» **EXERCISE REQUIREMENTS**: Return each line of the listing that has the word "幸せのオーガニックコスメ" in it.

» **SOURCE RECORDS**:

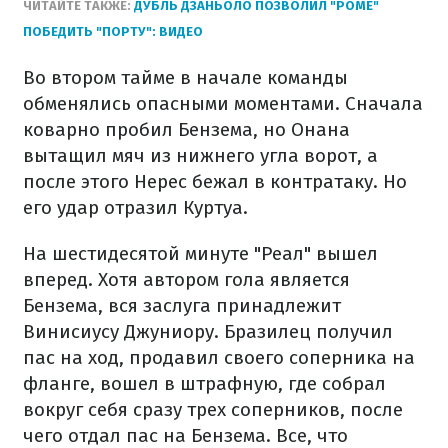
ЧИТАЙТЕ ТАКЖЕ:
ДУБЛЬ ДЗАНЬОЛО ПОЗВОЛИЛ "РОМЕ"
ПОБЕДИТЬ "ПОРТУ": ВИДЕО
Во втором тайме в начале команды
обменялись опасными моментами. Сначала
коварно пробил Бензема, но Онана
вытащил мяч из нижнего угла ворот, а
после этого Нерес бежал в контратаку. Но
его удар отразил Куртуа.
На шестидесятой минуте "Реал" вышел
вперед. Хотя автором гола является
Бензема, вся заслуга принадлежит
Винисиусу Джуниору. Бразилец получил
пас на ход, продавил своего соперника на
фланге, вошел в штрафную, где собрал
вокруг себя сразу трех соперников, после
чего отдал пас на Бензема. Все, что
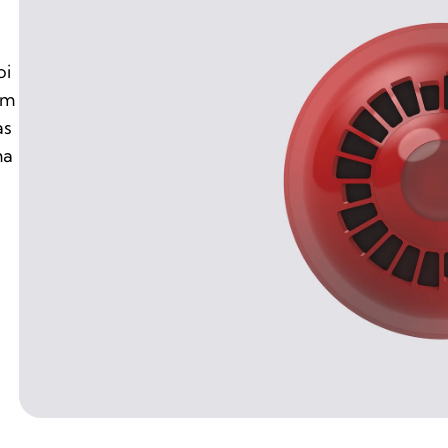
oi
em
as
ma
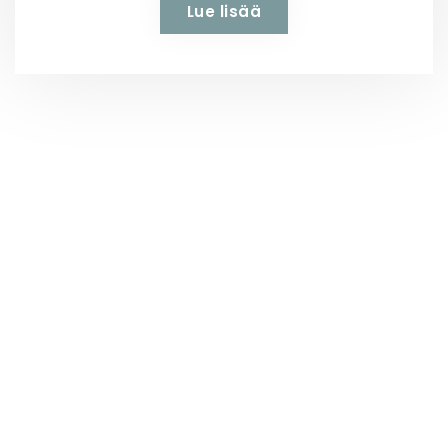
Lue lisää
VARAA AIKA
Varaa aika silmälääkärille
tai optikolle
Varaa aika helposti silmälääkärille tai optikolle
verkkoajanvarauksestamme. Mikäli et löydä
itsellesi sopivaa aikaa, soita asiakaspalveluumme
050 322 3489
. Optikkoliike Silmien Optiikan
ajanvaraukset osoitteesta
silmienoptiikka.fi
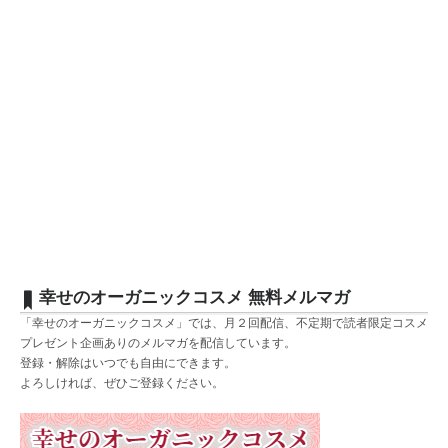
幸せのオーガニックコスメ 無料メルマガ
「幸せのオーガニックコスメ」では、月２回配信、不定期で読者限定コスメ
プレゼント企画ありのメルマガを配信しています。
登録・解除はいつでも自由にできます。
よろしければ、ぜひご登録ください。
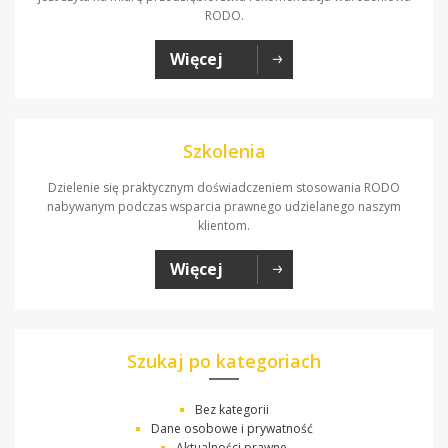
RODO.
Więcej
Szkolenia
Dzielenie się praktycznym doświadczeniem stosowania RODO
nabywanym podczas wsparcia prawnego udzielanego naszym
klientom.
Więcej
Szukaj po kategoriach
Bez kategorii
Dane osobowe i prywatność
Aktualności prawne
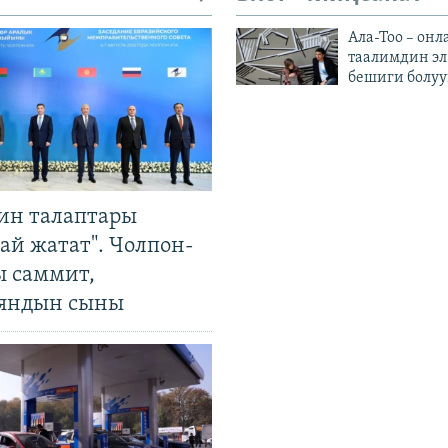
Ала-Тоо – онл
таалимдин эл
бешиги болуу
ин талаптары
ай жатат". Чолпон-
ы саммит,
яндын сыны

» **FINISHED TASK**:
幸せのオーガニックコスメ 無料メルマガ
「幸せのオーガニックコスメ」では、月２回配信、不定期で読者限定コスメ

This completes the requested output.